BRIEF
Work out how many lines in this listing hold the word "чоловічі", and give the number with nothing added.

::: DATA IN THIS EXERCISE :::

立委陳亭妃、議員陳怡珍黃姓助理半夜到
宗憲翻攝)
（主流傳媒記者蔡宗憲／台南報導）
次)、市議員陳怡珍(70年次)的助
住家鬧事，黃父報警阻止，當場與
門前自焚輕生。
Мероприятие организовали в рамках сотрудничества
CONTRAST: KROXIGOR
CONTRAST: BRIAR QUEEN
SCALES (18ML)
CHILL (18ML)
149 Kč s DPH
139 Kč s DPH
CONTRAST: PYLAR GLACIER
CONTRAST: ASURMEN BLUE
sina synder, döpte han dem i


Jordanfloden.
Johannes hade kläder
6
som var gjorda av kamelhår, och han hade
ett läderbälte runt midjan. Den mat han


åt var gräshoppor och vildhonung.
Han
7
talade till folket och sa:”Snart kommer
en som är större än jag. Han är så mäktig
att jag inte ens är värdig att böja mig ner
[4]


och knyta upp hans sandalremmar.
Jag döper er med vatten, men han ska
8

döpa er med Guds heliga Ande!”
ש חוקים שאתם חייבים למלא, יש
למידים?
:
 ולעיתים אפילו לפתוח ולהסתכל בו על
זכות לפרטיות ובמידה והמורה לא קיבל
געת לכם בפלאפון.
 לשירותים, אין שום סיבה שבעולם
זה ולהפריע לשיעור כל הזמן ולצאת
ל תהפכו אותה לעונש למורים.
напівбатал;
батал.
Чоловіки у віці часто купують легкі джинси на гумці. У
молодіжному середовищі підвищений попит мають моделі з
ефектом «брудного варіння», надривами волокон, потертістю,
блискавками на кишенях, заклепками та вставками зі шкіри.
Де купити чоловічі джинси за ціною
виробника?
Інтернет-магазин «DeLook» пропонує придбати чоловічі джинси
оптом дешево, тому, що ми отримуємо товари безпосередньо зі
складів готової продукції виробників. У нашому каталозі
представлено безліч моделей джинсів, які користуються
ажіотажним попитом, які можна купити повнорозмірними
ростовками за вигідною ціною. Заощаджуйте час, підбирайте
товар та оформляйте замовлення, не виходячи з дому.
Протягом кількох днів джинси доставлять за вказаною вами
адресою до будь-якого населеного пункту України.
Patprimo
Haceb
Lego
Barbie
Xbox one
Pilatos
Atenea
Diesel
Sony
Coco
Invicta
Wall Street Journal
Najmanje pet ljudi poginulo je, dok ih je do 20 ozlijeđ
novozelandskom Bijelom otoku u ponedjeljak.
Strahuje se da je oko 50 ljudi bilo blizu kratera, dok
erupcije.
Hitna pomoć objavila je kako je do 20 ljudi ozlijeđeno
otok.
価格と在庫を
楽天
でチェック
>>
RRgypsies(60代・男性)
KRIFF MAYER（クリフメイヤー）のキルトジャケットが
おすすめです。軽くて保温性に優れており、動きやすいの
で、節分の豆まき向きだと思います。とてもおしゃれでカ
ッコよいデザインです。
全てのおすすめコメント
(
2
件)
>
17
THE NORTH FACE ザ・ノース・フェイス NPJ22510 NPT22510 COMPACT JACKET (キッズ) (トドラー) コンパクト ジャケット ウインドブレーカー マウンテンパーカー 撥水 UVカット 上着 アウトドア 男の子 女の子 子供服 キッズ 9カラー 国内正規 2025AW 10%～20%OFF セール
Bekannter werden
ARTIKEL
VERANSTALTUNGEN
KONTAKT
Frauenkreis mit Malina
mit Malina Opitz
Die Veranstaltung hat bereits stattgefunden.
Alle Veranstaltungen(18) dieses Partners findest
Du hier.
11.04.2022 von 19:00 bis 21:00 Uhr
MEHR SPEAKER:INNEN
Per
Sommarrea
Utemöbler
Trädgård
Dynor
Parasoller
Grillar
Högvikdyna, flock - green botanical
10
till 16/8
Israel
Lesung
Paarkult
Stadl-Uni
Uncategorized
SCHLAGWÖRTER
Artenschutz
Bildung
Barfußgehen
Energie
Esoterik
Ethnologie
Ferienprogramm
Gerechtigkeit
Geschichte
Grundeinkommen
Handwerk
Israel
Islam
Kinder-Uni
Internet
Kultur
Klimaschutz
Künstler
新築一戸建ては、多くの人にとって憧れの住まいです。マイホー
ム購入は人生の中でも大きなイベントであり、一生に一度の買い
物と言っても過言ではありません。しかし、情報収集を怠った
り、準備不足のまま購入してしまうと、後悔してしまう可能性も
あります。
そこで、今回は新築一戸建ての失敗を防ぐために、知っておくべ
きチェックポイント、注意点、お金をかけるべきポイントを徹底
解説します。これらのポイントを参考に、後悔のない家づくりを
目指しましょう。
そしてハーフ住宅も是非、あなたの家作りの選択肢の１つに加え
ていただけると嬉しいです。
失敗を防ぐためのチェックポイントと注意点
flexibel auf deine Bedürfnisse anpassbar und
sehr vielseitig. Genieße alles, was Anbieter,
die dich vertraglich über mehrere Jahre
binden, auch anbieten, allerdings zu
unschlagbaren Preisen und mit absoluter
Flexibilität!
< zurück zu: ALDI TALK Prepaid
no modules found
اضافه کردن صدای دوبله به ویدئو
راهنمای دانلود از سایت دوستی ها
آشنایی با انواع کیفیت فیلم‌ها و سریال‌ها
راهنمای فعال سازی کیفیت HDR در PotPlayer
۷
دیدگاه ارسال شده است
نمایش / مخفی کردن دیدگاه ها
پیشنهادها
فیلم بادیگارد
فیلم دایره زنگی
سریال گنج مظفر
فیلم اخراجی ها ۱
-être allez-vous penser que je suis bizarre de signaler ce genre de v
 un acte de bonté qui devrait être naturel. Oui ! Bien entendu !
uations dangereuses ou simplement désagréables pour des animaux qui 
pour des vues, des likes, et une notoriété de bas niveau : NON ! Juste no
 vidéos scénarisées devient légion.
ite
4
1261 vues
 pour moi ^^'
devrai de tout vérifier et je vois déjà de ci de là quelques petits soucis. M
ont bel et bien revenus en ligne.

:::

YOUR RESPONSE
2